The implications of this acquisition are significant. First. it will allow the merged company to compete more effectively with its increasing number of competitors. In addition to the satellite delivered services (DISH and Direct TV), nontraditional services such as Hulu and Netflix are becoming more competitive “Over the Top” video programming options to subscribing to local cable systems as sources for video programming. Poignantly on the same day as this deal is announced, Netflix announced that they have obtained the rights to a Star Wars animated series.

Second, dealing with the video programming providers (both cable-satellite delivered networks and local television broadcasters) will also be affected as Comcast/NBCU owns several in both categories. Negotiations between the newly merged company and those providers not vertically integrated will be more involved and possibly leading to lower prices (or smaller increases in those prices over time).

Finally, while the cable systems of the newly merged company do not overlap, the combination of these two companies should make them more formidable in the local advertising marketplace. Already, local cable systems are becoming stronger competitors in the local advertising marketplace.
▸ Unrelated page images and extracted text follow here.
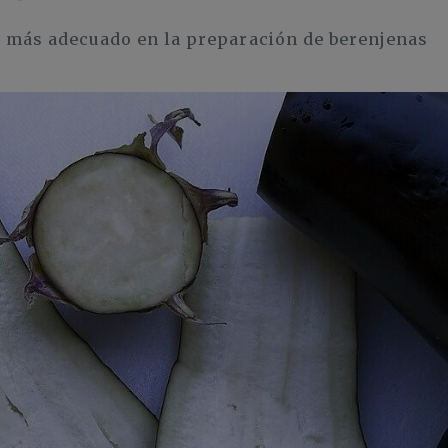
el más adecuado en la preparación de berenjenas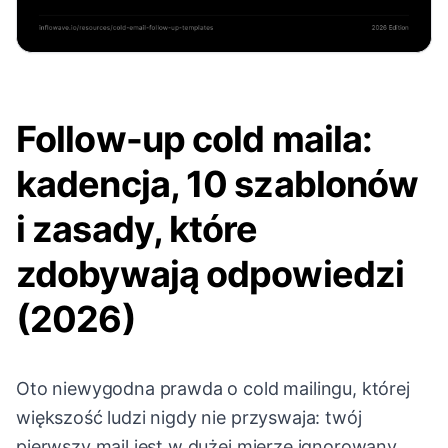
Follow-up cold maila:
kadencja, 10 szablonów
i zasady, które
zdobywają odpowiedzi
(2026)
Oto niewygodna prawda o cold mailingu, której
większość ludzi nigdy nie przyswaja: twój
pierwszy mail jest w dużej mierze ignorowany.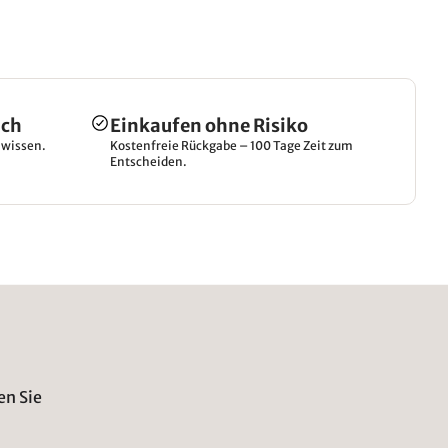
ich
Einkaufen ohne Risiko
hwissen.
Kostenfreie Rückgabe – 100 Tage Zeit zum
Entscheiden.
en Sie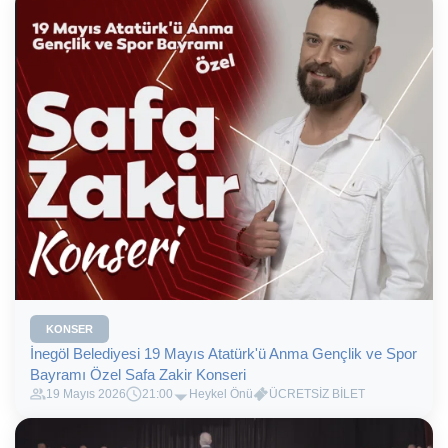
KONSER
İnegöl Belediyesi 19 Mayıs Atatürk'ü Anma Gençlik ve Spor
Bayramı Özel Safa Zakir Konseri
19 Mayıs 2026
21:00
Heykel Önü
ÜCRETSİZ BİLET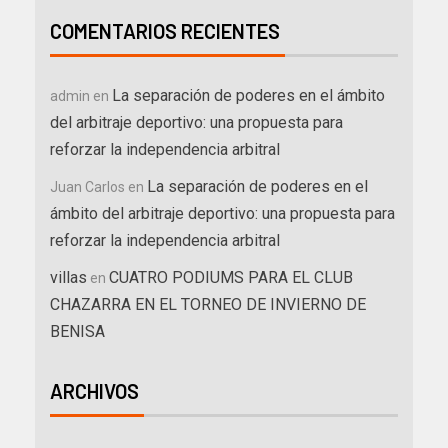
COMENTARIOS RECIENTES
La separación de poderes en el ámbito
admin
en
del arbitraje deportivo: una propuesta para
reforzar la independencia arbitral
La separación de poderes en el
Juan Carlos
en
ámbito del arbitraje deportivo: una propuesta para
reforzar la independencia arbitral
villas
CUATRO PODIUMS PARA EL CLUB
en
CHAZARRA EN EL TORNEO DE INVIERNO DE
BENISA
ARCHIVOS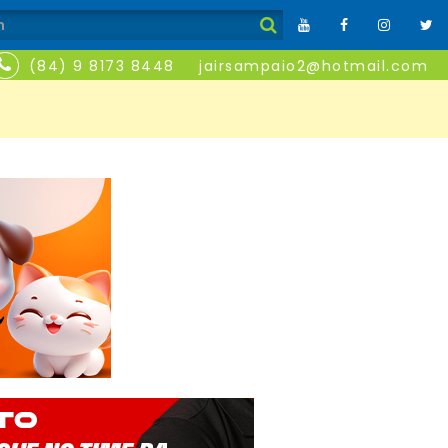
(84) 9 8173 8448
jairsampaio2@hotmail.com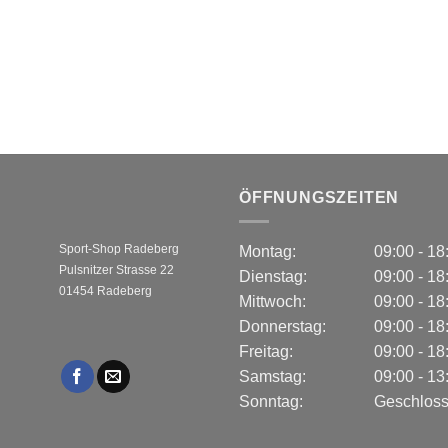
ÖFFNUNGSZEITEN
Sport-Shop Radeberg
Montag:
09:00 - 1
Pulsnitzer Strasse 22
Dienstag:
09:00 - 1
01454 Radeberg
Mittwoch:
09:00 - 1
Donnerstag:
09:00 - 1
Freitag:
09:00 - 1
Samstag:
09:00 - 1
Sonntag:
Geschlos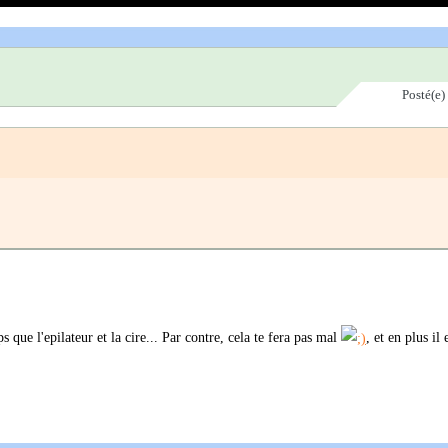
Posté(e)
que l'epilateur et la cire... Par contre, cela te fera pas mal
, et en plus il 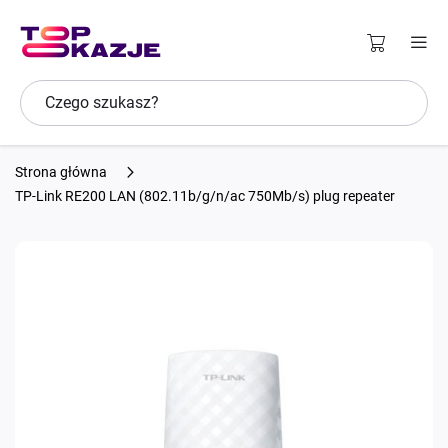
Strona główna
TP-Link RE200 LAN (802.11b/g/n/ac 750Mb/s) plug repeater
Przejdź
na
koniec
galerii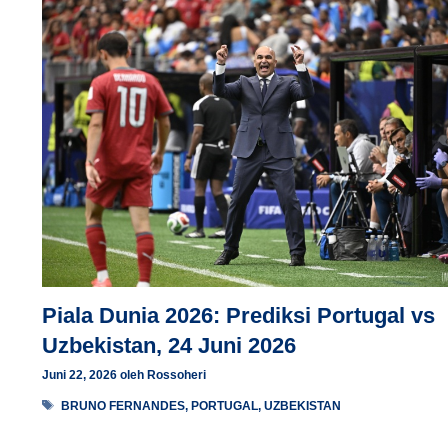
Piala Dunia 2026: Prediksi Portugal vs
Uzbekistan, 24 Juni 2026
Juni 22, 2026
oleh
Rossoheri
Tag
BRUNO FERNANDES
,
PORTUGAL
,
UZBEKISTAN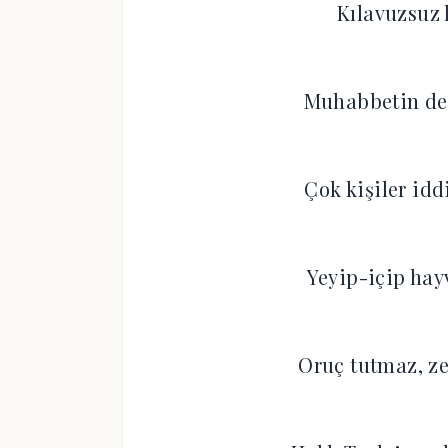
Kılavuzsuz 
Muhabbetin değ
Çok kişiler idd
Yeyip-içip hay
Oruç tutmaz, z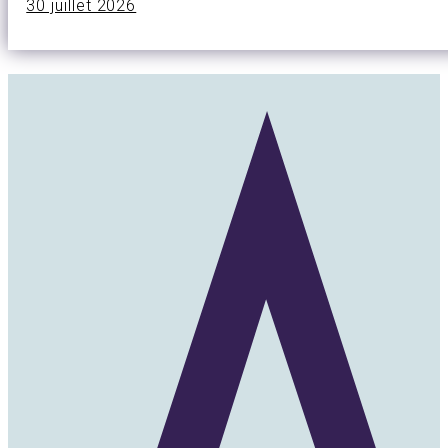
30 juillet 2026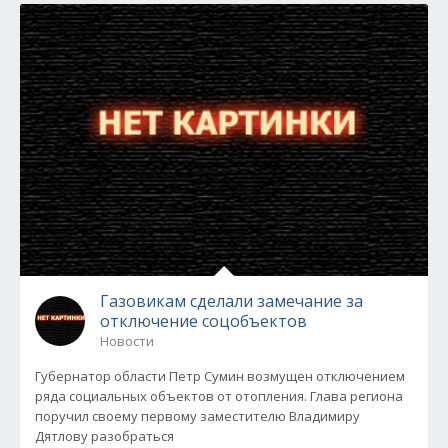
Газовикам сделали замечание за
отключение соцобъектов
Новости
Губернатор области Петр Сумин возмущен отключением
ряда социальных объектов от отопления. Глава региона
поручил своему первому заместителю Владимиру
Дятлову разобраться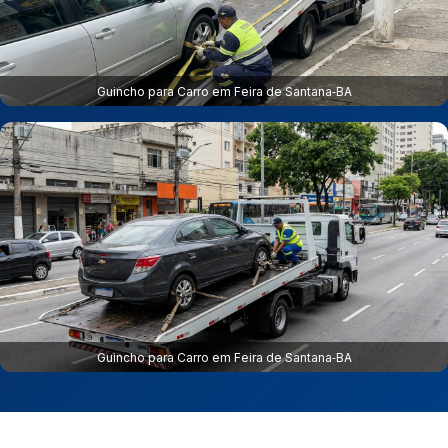
Guincho para Carro em Feira de Santana‑BA
Guincho para Carro em Feira de Santana‑BA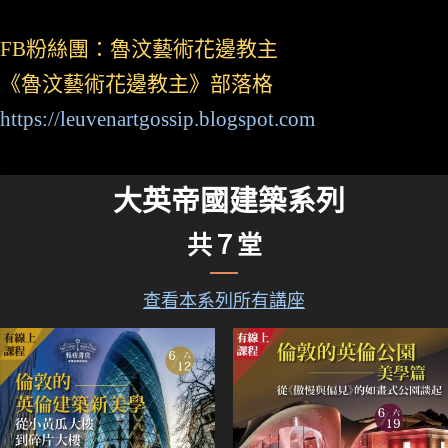
FB粉絲團：魯汶藝術花邊教主
《魯汶藝術花邊教主》部落格
https://leuvenartgossip.blogspot.com
大英帝國建築系列
共７堂
查看本系列所有講座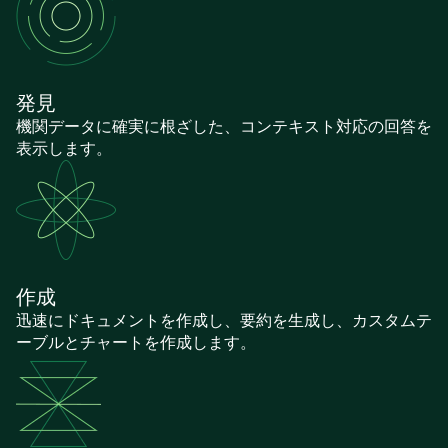
発見
機関データに確実に根ざした、コンテキスト対応の回答を
表示します。
作成
迅速にドキュメントを作成し、要約を生成し、カスタムテ
ーブルとチャートを作成します。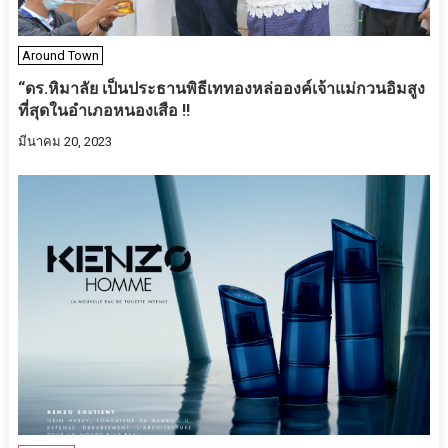
Around Town
“ดร.หิมาลัย เป็นประธานพิธีเททองหล่อองค์เจ้าแม่กวนอิมสูง
ที่สุดในอำเภอหนองเสือ !!
มีนาคม 20, 2023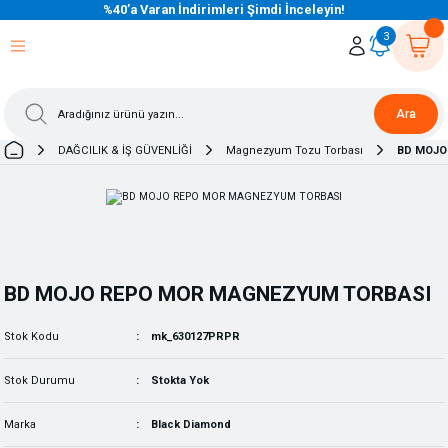
%40’a Varan İndirimleri Şimdi İnceleyin!
eri Dön
eri Dön
eri Dön
eri Dön
eri Dön
eri Dön
eri Dön
eri Dön
eri Dön
eri Dön
3
Ara
DAĞCILIK & İŞ GÜVENLİĞİ
Magnezyum Tozu Torbası
BD MOJO
BD MOJO REPO MOR MAGNEZYUM TORBASI
Stok Kodu
mk_630127PRPR
Stok Durumu
Stokta Yok
Marka
Black Diamond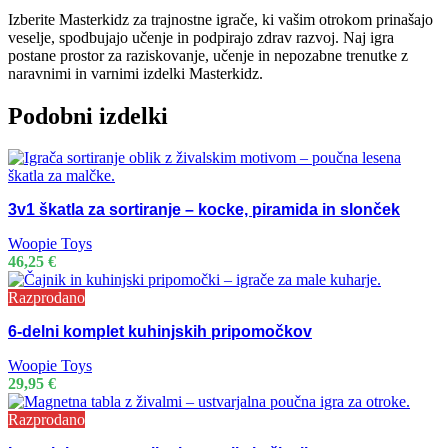
Izberite Masterkidz za trajnostne igrače, ki vašim otrokom prinašajo
veselje, spodbujajo učenje in podpirajo zdrav razvoj. Naj igra
postane prostor za raziskovanje, učenje in nepozabne trenutke z
naravnimi in varnimi izdelki Masterkidz.
Podobni izdelki
3v1 škatla za sortiranje – kocke, piramida in slonček
Woopie Toys
46,25
€
Razprodano
6-delni komplet kuhinjskih pripomočkov
Woopie Toys
29,95
€
Razprodano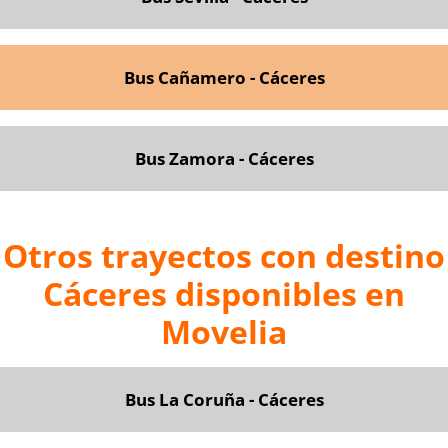
Bus Cañamero - Cáceres
Bus Zamora - Cáceres
Otros trayectos con destino
Cáceres disponibles en
Movelia
Bus La Coruña - Cáceres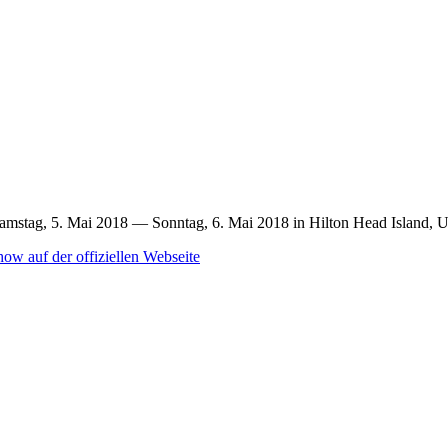
amstag, 5. Mai 2018 — Sonntag, 6. Mai 2018 in Hilton Head Island, U
ow auf der offiziellen Webseite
Nationally, BIA/Kelsey estimates that local cable systems have 5.3 percent of the local advertising revenues growing to 5.8 percent by 2017, growing by nearly $1.8 billion. Comcast already is very aggressive in developing local cable advertising, see Comcast Spotlight. Certainly, when dealing with national advertisers, the newly formed company can offer a wider reach than before. National advertisers focusing more on local media markets is an important trend for all local media to consider and will be explored in detail at the upcoming BIA/Kelsey conference, Leading in Local: the National Impact.

While all of these improvements to the newly merged company could occur, the proposed acquisition will face significant scrutiny in Washington. Concerns about too much concentration in program delivery and its impact on negotiations with program suppliers will be front and center when the FCC and Department of Justice looks at this deal.